Return processor with Statements extracted by reading an NXML file.

Parameters:
  • fname (str) – The path to the NXML file to be read.
  • output_fmt (Optional[str]) – The output format to obtain from Sparser, with the two options being ‘json’ and ‘xml’. Default: ‘json’
  • outbuf (Optional[file]) – A file like object that the Sparser output is written to.
  • cleanup (Optional[bool]) – If True, the output file created by Sparser is removed. Default: True
Returns:

  • sp (SparserXMLProcessor or SparserJSONProcessor depending on what output)
  • format was chosen.

indra.sources.sparser.api.process_sparser_output(output_fname, output_fmt='json')[source]

Return a processor with Statements extracted from Sparser XML or JSON

Parameters:
  • output_fname (str) – The path to the Sparser output file to be processed. The file can either be JSON or XML output from Sparser, with the output_fmt parameter defining what format is assumed to be processed.
  • output_fmt (Optional[str]) – The format of the Sparser output to be processed, can either be ‘json’ or ‘xml’. Default: ‘json’
Returns:

  • sp (SparserXMLProcessor or SparserJSONProcessor depending on what output)
  • format was chosen.

indra.sources.sparser.api.process_json_dict(json_dict)[source]

Return processor with Statements extracted from a Sparser JSON.

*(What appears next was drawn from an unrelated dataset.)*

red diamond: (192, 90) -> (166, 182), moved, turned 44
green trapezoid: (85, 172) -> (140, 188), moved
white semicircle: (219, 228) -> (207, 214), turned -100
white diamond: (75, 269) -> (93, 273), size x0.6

Parameters:json_dict (dict) – The JSON object obtained by reading content with Sparser, using the ‘json’ output mode.
Returns:sp – A SparserJSONProcessor which has extracted Statements as its statements attribute.
Return type:SparserJSONProcessor
indra.sources.sparser.api.process_xml(xml_str)[source]

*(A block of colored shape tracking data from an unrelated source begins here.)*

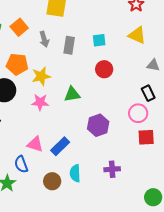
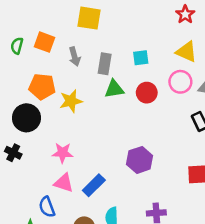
orange square: (19, 27) -> (45, 42), turned -30
green triangle: (72, 94) -> (114, 89), moved
pink star: (40, 102) -> (63, 153), moved
pink circle: (138, 113) -> (180, 82), moved

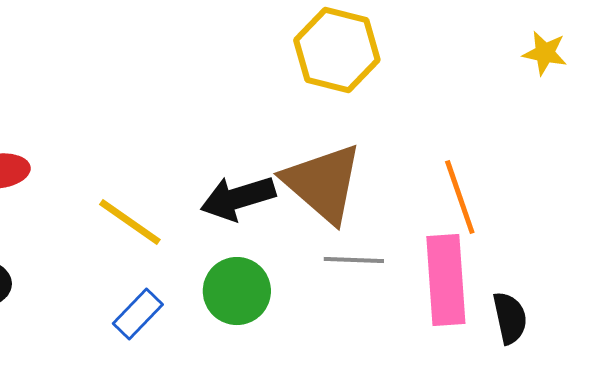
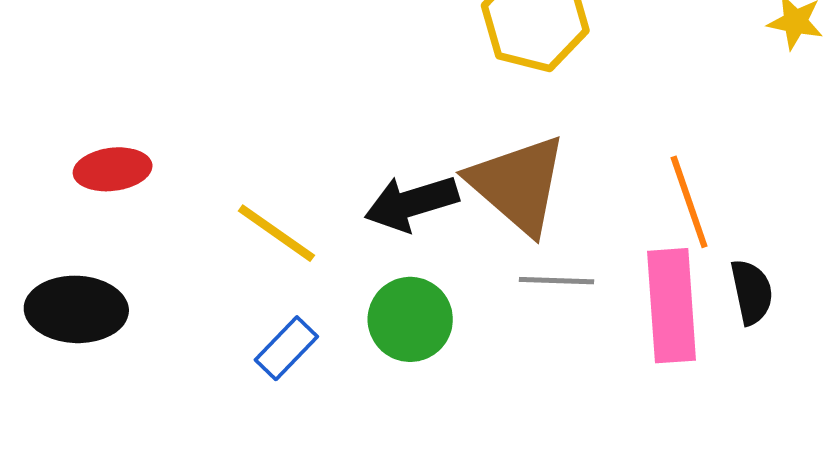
black semicircle: (510, 318) -> (752, 292), moved

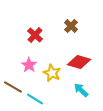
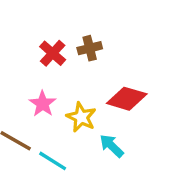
brown cross: (71, 26) -> (90, 48), moved, turned 32
cyan arrow: (81, 90) -> (112, 146), moved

Return processor with Statements extracted from a Sparser XML.

Parameters:xml_str (str) – The XML string obtained by reading content with Sparser, using the ‘xml’ output mode.
Returns:sp – A SparserXMLProcessor which has extracted Statements as its statements attribute.
Return type:SparserXMLProcessor
indra.sources.sparser.api.run_sparser(fname, output_fmt, outbuf=None, timeout=600)[source]

Return the path to reading output after running Sparser reading.

Parameters:
  • fname (str) – The path to an input file to be processed. Due to the Spaser executable’s assumptions, the file name needs to start with PMC and should be an NXML formatted file.
  • output_fmt (Optional[str]) – The format in which Sparser should produce its output, can either be ‘json’ or ‘xml’.
  • outbuf (Optional[file]) – A file like object that the Sparser output is written to.
  • timeout (int) – The number of seconds to wait until giving up on this one reading. The default is 600 seconds (i.e. 10 minutes). Sparcer is a fast reader and the typical type to read a single full text is a matter of seconds.
Returns:

output_path – The path to the output file created by Sparser.

Return type:

str

indra.sources.sparser.api.get_version()[source]

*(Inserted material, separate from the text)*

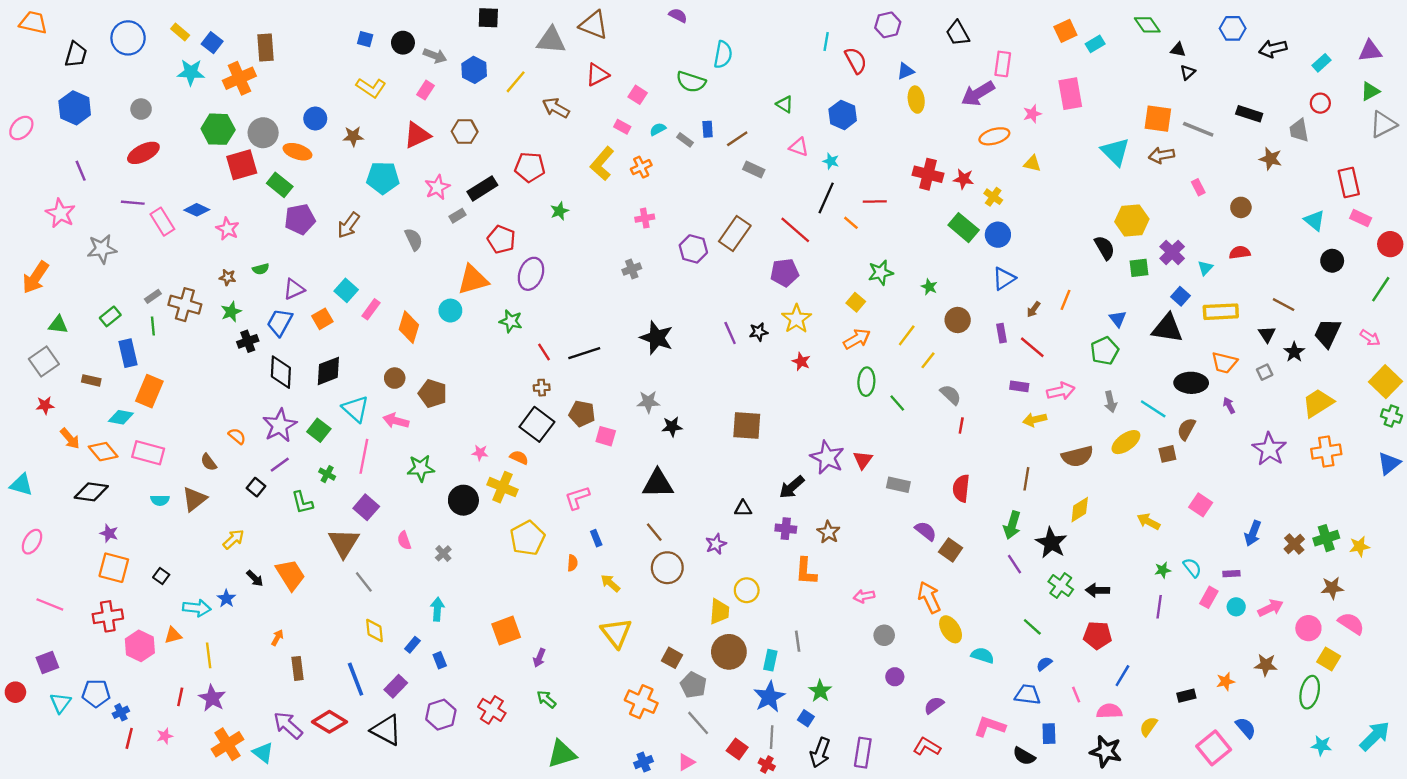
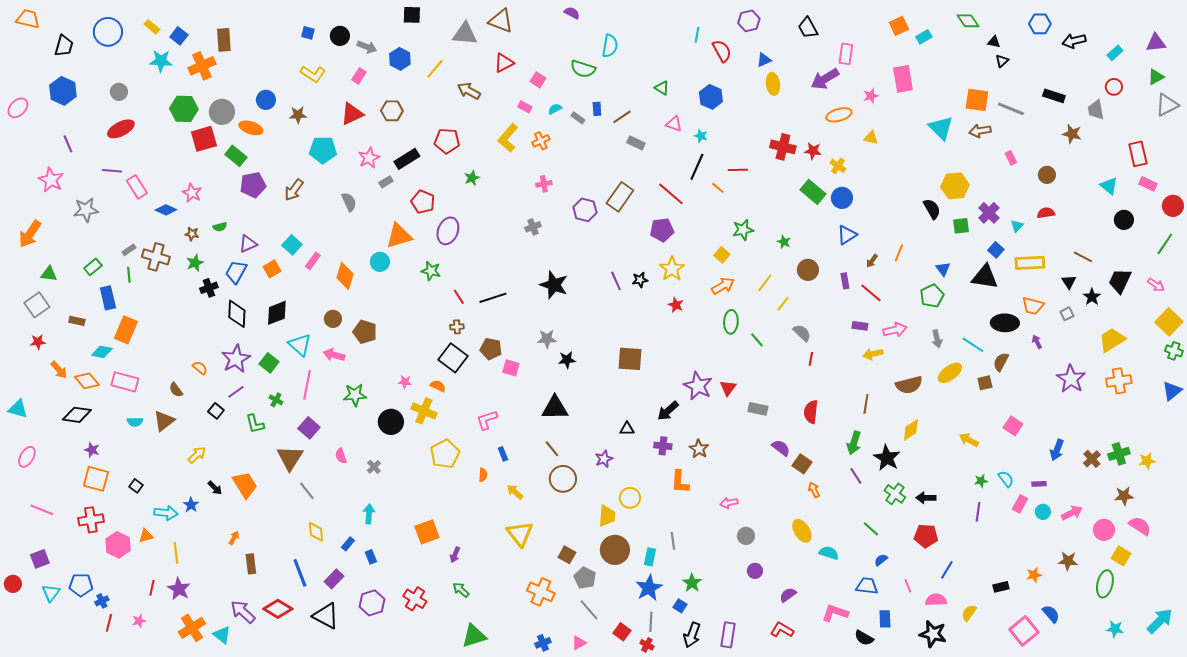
blue diamond: (197, 210) -> (166, 210), moved
orange arrow: (929, 597) -> (814, 490), moved, size x0.6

Return the version of the Sparser executable on the path.

Returns:version – The version of Sparser that is found on the Sparser path.
Return type:str
indra.sources.sparser.api.make_nxml_from_text(text)[source]

Return raw text wrapped in NXML structure.

Parameters:text (str) – The raw text content to be wrapped in an NXML structure.
Returns:nxml_str – The NXML string wrapping the raw text input.
Return type:str